The farmer didn’t understand what was going on until she noticed two large bags of meat lined up at the door of their workshop, next to several of her husband’s tools.
Realizing they were being robbed, she yelled to Mal to call police.
That’s when the two men allegedly tried to get away in their vehicle, while Mal attempted to block the driveway.
“They tried to run him down, and went around him and took off,” she said.
Buckingham said her husband decided to hop into their car and follow the men.
Realizing her cellphone was still in her purse inside the vehicle, she said she went out to the road and flagged down a passing driver so she could call 9-1-1.
“One of the first things the dispatcher asked me was, ‘(Are) there weapons involved?’ I said, ‘No, but I certainly thought about it,'” she said.
Buckingham later learned her husband was also on the phone with police as he followed the suspects.
She said Mal tailed the vehicle to a dead-end road, where he pulled over as police cruisers arrived at the scene. She said the alleged thieves turned around and barrelled past the officers’ vehicles.
Buckingham noted roads were icy at the time, but she still wasn’t impressed learn police weren’t able to catch the men.
“This is just our little opinion — that the police didn’t put forth the effort that was required,” she said, noting neighbours saw the suspect vehicle go by before disappearing down the road.

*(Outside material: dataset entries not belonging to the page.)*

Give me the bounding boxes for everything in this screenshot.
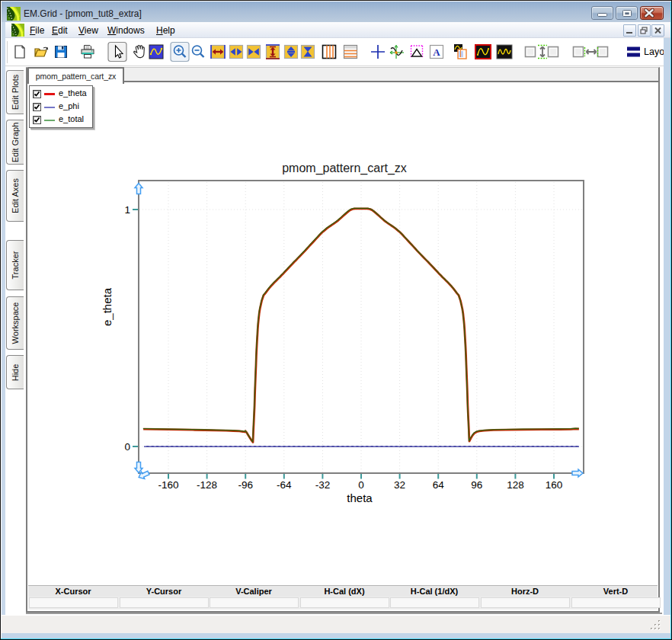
svg-text:pmom_pattern_cart_zx: pmom_pattern_cart_zx (282, 162, 407, 175)
svg-text:-64: -64 (277, 479, 292, 491)
svg-text:128: 128 (507, 479, 524, 491)
svg-text:-96: -96 (238, 479, 253, 491)
svg-text:e_theta: e_theta (101, 287, 114, 326)
svg-text:96: 96 (471, 479, 482, 491)
svg-text:-160: -160 (158, 479, 178, 491)
svg-text:64: 64 (433, 479, 445, 491)
svg-text:0: 0 (124, 441, 130, 453)
svg-text:1: 1 (124, 204, 130, 216)
svg-text:0: 0 (358, 479, 364, 491)
svg-text:32: 32 (394, 479, 405, 491)
svg-text:-32: -32 (315, 479, 331, 491)
svg-text:160: 160 (546, 479, 563, 491)
svg-text:theta: theta (347, 491, 373, 504)
svg-text:-128: -128 (197, 479, 217, 491)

With the incident behind her, Buckingham said she and Mal are still having trouble getting back into their usual routines.
“It’s just a very invasive feeling. You’re just wondering at night, ‘Is there going to be somebody else driving back into my yard?'” she said.
Buckingham said she and her husband support SARM’s recent motion 100 per cent.
“People that are living in rural areas can’t leave their property. When the police are called, they aren’t getting any satisfaction,” she said.
Federal, provincial officials reject motion
Earlier this week, Saskatchewan Justice Minister Gord Wyant said (link:http://www.cjme.com/?s=rural-crime-frustration-palpable-dont-ta…) the province wasn’t interested in seeing changes to Canada’s self-defence laws.
That position was echoed in a statement from federal Public Safety Minister Ralph Goodale, who wrote Wednesday evening:
“While the frustration expressed in SARM’s resolution is understandable … the approach it suggests has failed to produce good results in other jurisdictions.”
Goodale described Wyant’s statement on the matter as “thoughtful” before going on to write, “policing functions need to be performed by trained professionals.”